Per quanto, invero, nessuna rilevanza abbia la circostanza che al LU è stata concessa la sospensione condizionale della pena inflittagli, per la ragione - validamente esplicitata dall'ordinanza de qua - che il giudizio prognostico sulla sua condotta a venire non ha nulla a che fare con una misura cautelare reale, per la evidente diversità dei fini perseguiti dai due istituti, è legittima l'osservazione del ricorrente (condivisa anche dal P.G. presso questa Corte nella sua requisitoria;
scritta, che peraltro non ne trae le debite conseguenze) che il sequestro ex art. 321 c.p.p. poteva mantenere i suoi effetti sino alla definitività della sentenza, a meno di essere sostituito con un provvedimento di confisca, ai sensi del comma 3 della norma citata.
Ma nel caso di specie, confisca non vi fu, ne avrebbe potuto esservi, visto che la somma di danaro in questione (al di là del dettato normativo dell'art .346 c.p. che parla di "prezzo" ma in senso evidentemente improprio) avrebbe potuto essere confiscata - essendosi il procedimento penale a carico del LU svolto nelle forme del patteggiamento ex art.444 c.p.p. solo se avesse costituito il compenso dato per indurre, istigare o determinare un altro soggetto a commettere il reato (costituendo un fattore che incide esclusivamente sui motivi che hanno spinto l'interessato a commettere il reato), laddove nella specie ne costituisce il profitto o il prodotto, cioè ciò che il colpevole ricava come vantaggio economico dalla sua attività illecità. E come tale, ai sensi dell'art.445 c.p.p., non suscettibile di confisca (cfr. Sez. Un. 3.7.1996, Chabrui). Conseguentemente: venuta meno l'efficacia del sequestro preventivo (neppure trasformato in conservativo, per la evidente insussistenza di necessità del genere) ne' essendo il libretto in questione suscettibile di confisca, la restituzione della somma - in presenza di una specifica richiesta non poteva essere negata per gli effetti dell'art. 264 c.p.p. Il P.G. presso questa Corte (che, nella sua, requisitoria scritta, condivide le considerazioni sinora esposte) ritiene peraltro ostativa alla restituzione del libretto la natura illecita del negozio attraverso il quale la somma ivi conservata è pervenuta nella disponibilità del LU;
tuttavia una simile tesi (esposta dalla sentenza 27.9.1995, Serafino, delle Sezioni Unite di questa Corte), la quale sostanzialmente nega che possa ipotizzarsi un favor possessionis che prescinda dallo jus possidendi, è stata ritenuta inapplicabile dalla successiva pronuncia sopra citata, in ragione del rito, speciale adottato nella fattispecie.
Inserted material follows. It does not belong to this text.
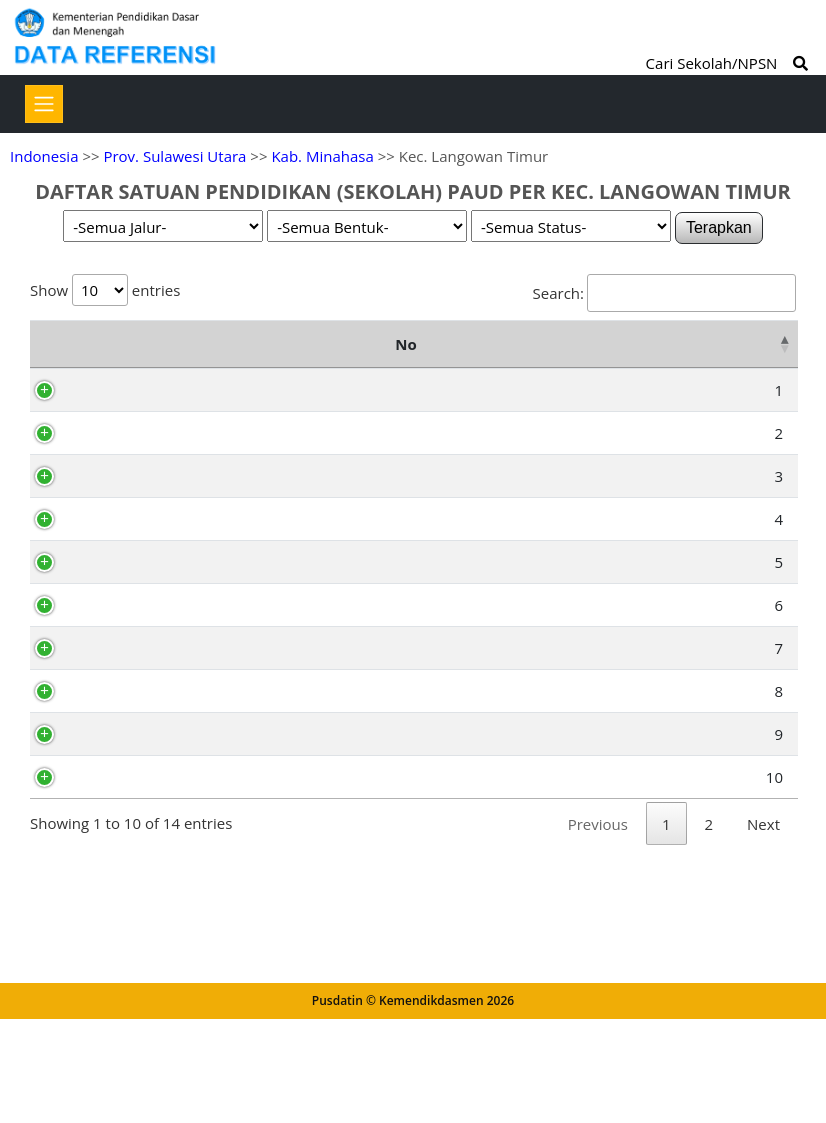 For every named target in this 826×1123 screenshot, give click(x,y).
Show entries (105, 290)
Resta, indubbiamente, in piedi la questione della illegittimità della provenienza;
ma essa può essere fatta valere solo da chi (ovvero la parte lesa dal delitto di millantato credito) ha un diritto alla restituzione che non poggia su ragioni formali o procedurali, ma sostanziali , cioè di violato diritto. A tale soggetto resta certamente assicurato l'esperimento di un'azione civile per la restituzione della somma contenuta nel libretto in parola.
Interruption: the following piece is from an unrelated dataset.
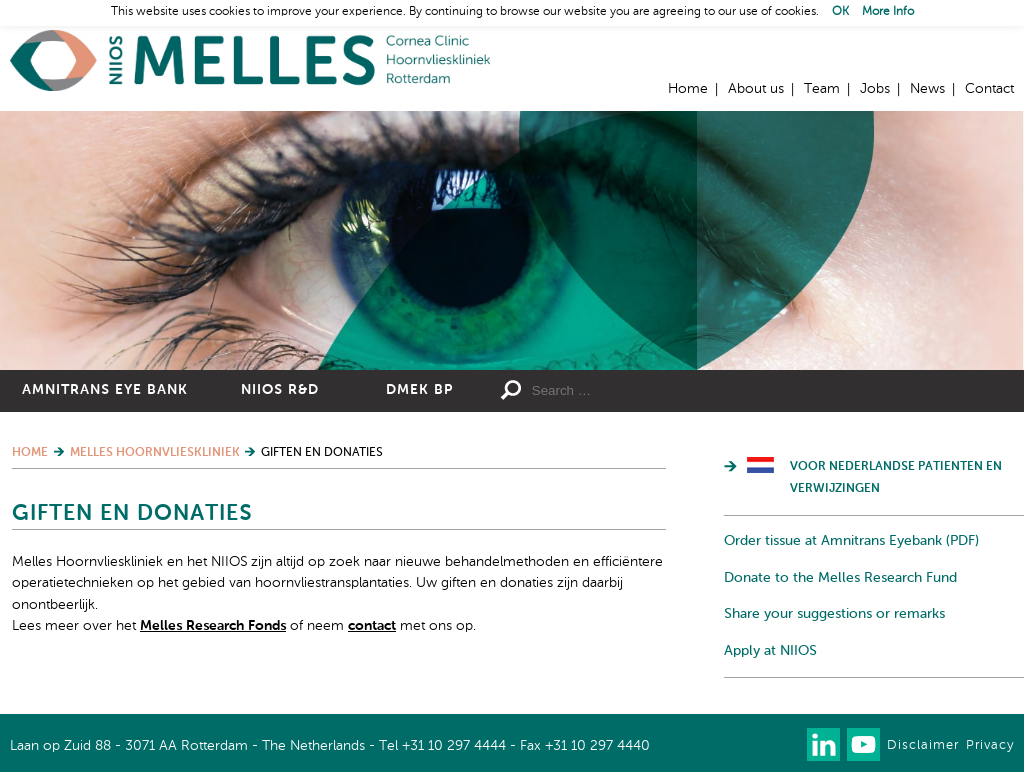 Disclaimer (923, 745)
Allo stato, peraltro, l'ordinanza impugnata deve essere annullata senza rinvio;
la restituzione al ricorrente del libretto in sequestro va in effetti direttamente disposta da questa Corte, ai sensi dell'art.620 lett. l) c.p.p.
P.Q.M.
annulla senza rinvio l'ordinanza impugnata e dispone la restituzione del libretto in sequestro al ricorrente.
Così deciso in Roma, il 11 marzo 1999.